Y se metieron por la azotea.
(Mt 9, 2-8; Mc 2, 2-13; Lc 5, 17-24)

-¡Pero, esto ya no se puede tolerar!-, dijo con l ademán de amenaza uno de los escribas.
En efecto, en la azotea de la habitación en que estaba el Señor hablando al pueblo, había tal movimiento y tales ruidos, que no dejaban escuchar.
La habitación era grande, pero estaba llena de gente que oía, sentada en el suelo.
A un lado, unos escribas, de rostro adusto, acomodados en un diván, también oían. Y aquellos ruidos sobre el techo eran molestísimos.
El Señor respondió al escriba con un ademán que quería decir: "Tengan paciencia".
-¡Y ya están perforando el techo!-, exclamó el escriba, levantándose de su asiento. -¡Maestro, manda a esos hombres que suspendan lo que están haciendo! ...
Entre tanto, por una abertura del techo aparecía ya la extremidad de un cuerpo humano, envuelto y medio enrollado en una estera; lo estaban descolgando con cuerdas.
La cantidad de polvo y de basura que caía o flotaba en el aire era increíble.
Muchos de los oyentes se habían puesto ya de pie; todos observaban con inquietud al Señor.
El lo miraba todo y no decía una palabra.
Quedó aquel enfermo tendido en el suelo, frente al Señor. Sólo se le veía la cara; un rostro de color de cera y unos ojos negros, muy abiertos, con expresión de angustia.
Era un pobre paralítico. Sus amigos lo habían llevado para que el Señor lo curara y, al encontrar la casa repleta de gente, se habían atrevido a romper el techo, para ponerlo a la vista del que devolvía la salud...
Todos miraban a Jesús. Por el agujero de la azotea asomaban los autores del hecho.
El pobre enfermo temblaba; temía el enojo del Señor y hasta un castigo.
Jesús lo miraba fijamente. Pero notó el paralítico que lo veía con una expresión de cariño, con una sonrisa inesperada que lo llenó de ternura y de confianza.
- Hijo -, se oyó por fin. Era la voz dulce y acariciadora que sabe usar el amor. - Tus pecados te quedan perdonados.
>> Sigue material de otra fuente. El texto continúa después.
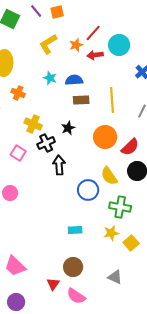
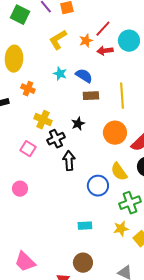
blue semicircle: (74, 80) -> (84, 76), turned 36
green cross: (120, 207) -> (130, 203), turned -30

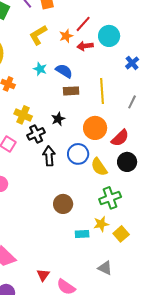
blue circle: (98, 186) -> (78, 154), moved
cyan rectangle: (85, 226) -> (82, 234), moved
brown circle: (83, 263) -> (63, 204), moved

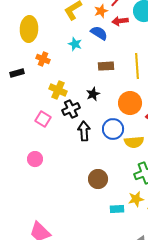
blue semicircle: (64, 71) -> (99, 33), moved
yellow semicircle: (99, 167) -> (134, 142), turned -60

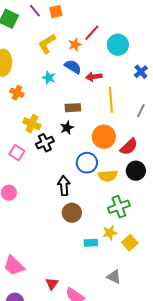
red arrow: (120, 21) -> (94, 77), moved
brown rectangle: (106, 66) -> (73, 108), moved
black arrow: (84, 131) -> (64, 186), moved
Aquellos ojos grandes del enfermo se nublaron con lágrimas; sintió la dulzura incomparable del amor de Dios; y entonces sí renació en él con fuerza la confianza en su curación.
Pero aquellos escribas se admiraron de que un rabbí improvisado se atribuyera los poderes que son propios solamente de Dios: " ¿Perdonar los pecados?" "Este hombre blasfema", pensaron.
Jesús leía sus pensamientos. -¿Por qué piensan mal en sus corazones? ... ¿Qué es más fácil, decir: "Tus pecados te quedan perdonados", o decir: "Levántate y anda"? Pues para que sepan que el Hijo del hombre (así se llamaba él así mismo) tiene poder para perdonar los pecados (dirigiéndose al paralítico, le dijo): -A ti te lo digo: Levántate, enrolla tu estera y vete a tu casa.
El enfermo sintió que todos sus miembros se soltaban, los movía a su gusto. Se incorporó; movía piernas y brazos con soltura. Riéndose y llorando de emoción, se postró de rodillas ante el Señor, sin poder hablar. Besaba y besaba las manos del Señor. Este se las puso sobre la cabeza en señal de bendición, lo besó en la frente y en voz baja le repitió su orden: -Toma tu estera y vete a tu casa.
Ayudaron al hombre a desatar la estera en que había sido descolgado. La enrolló, la puso sobre sus hombros y, abriéndose paso, salió.
Aquel pueblo sencillo y bueno entendía bien las cosas: -Jamás-, decían-, hemos visto cosa igual.